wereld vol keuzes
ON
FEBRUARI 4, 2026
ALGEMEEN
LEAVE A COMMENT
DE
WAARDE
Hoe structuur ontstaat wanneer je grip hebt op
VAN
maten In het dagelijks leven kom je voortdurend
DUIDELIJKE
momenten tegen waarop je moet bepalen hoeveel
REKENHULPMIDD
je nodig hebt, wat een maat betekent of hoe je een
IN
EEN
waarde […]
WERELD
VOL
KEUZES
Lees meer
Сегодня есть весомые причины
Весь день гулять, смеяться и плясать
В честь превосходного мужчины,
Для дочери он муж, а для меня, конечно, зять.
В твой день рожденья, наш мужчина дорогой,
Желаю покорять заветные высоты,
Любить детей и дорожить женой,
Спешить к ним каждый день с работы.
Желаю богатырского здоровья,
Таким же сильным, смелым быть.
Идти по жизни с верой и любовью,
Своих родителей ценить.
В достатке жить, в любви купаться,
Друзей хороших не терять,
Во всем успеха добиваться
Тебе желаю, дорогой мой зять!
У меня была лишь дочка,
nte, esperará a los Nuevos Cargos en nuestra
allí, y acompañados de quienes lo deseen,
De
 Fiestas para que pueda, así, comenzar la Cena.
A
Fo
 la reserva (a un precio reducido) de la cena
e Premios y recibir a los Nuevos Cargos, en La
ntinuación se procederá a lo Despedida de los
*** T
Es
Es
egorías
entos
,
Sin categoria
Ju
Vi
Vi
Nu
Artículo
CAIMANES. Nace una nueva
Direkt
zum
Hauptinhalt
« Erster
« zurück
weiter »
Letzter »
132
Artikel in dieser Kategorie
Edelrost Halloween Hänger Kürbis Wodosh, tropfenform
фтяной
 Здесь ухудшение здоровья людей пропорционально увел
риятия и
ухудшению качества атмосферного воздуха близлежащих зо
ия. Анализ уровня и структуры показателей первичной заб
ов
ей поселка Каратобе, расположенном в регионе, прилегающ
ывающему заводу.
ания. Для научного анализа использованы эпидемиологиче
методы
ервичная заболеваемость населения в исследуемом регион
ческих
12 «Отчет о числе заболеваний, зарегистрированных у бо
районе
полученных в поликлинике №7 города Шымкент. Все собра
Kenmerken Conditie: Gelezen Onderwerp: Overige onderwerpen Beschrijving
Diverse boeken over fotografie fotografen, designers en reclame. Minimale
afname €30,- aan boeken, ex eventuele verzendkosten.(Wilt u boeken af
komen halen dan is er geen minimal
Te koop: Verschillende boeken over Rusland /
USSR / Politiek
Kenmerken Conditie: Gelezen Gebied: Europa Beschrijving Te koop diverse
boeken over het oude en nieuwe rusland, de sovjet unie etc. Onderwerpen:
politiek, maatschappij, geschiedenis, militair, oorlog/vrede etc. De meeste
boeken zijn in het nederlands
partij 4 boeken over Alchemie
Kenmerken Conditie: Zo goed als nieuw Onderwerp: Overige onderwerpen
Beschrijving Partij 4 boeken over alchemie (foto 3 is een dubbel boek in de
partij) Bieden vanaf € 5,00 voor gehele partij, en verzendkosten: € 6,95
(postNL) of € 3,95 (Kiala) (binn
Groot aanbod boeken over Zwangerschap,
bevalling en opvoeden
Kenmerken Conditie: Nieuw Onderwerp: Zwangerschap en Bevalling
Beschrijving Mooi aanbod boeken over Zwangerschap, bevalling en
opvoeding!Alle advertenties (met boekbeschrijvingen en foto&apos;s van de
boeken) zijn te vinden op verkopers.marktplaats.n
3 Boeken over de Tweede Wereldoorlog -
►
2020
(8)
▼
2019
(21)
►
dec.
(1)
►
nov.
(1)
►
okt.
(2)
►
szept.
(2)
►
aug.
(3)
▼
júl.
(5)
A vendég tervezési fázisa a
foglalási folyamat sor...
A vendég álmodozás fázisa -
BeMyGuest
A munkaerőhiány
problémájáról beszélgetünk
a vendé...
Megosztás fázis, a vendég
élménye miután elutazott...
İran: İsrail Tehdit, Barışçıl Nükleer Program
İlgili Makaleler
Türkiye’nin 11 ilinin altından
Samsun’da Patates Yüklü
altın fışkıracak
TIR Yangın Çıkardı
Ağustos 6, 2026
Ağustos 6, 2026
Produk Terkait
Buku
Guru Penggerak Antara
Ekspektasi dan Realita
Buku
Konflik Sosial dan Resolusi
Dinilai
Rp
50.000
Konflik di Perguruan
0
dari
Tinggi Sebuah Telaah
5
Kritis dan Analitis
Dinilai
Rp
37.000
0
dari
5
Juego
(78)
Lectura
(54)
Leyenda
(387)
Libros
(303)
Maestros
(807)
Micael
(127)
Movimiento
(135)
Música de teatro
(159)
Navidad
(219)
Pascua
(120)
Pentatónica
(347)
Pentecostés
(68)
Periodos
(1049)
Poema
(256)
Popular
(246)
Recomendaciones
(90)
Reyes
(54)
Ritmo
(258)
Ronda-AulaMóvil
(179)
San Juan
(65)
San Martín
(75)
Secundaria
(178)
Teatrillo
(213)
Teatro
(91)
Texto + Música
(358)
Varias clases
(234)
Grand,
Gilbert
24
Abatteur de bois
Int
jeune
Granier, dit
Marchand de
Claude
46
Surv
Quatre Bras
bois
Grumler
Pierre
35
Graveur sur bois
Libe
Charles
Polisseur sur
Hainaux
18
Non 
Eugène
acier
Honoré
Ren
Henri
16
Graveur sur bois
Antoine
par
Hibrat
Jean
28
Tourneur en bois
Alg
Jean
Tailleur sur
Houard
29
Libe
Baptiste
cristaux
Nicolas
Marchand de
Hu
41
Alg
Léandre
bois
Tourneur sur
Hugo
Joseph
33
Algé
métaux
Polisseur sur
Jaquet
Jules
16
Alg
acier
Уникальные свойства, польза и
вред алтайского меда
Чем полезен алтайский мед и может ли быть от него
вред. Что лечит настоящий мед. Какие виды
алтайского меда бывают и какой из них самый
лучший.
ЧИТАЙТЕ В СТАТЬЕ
::::::::::
YOUR OBJECTIVE: Within the lines above, find those holding the word "меня" and copy them.

EXERCISE ANSWER:
Для дочери он муж, а для меня, конечно, зять.
У меня была лишь дочка,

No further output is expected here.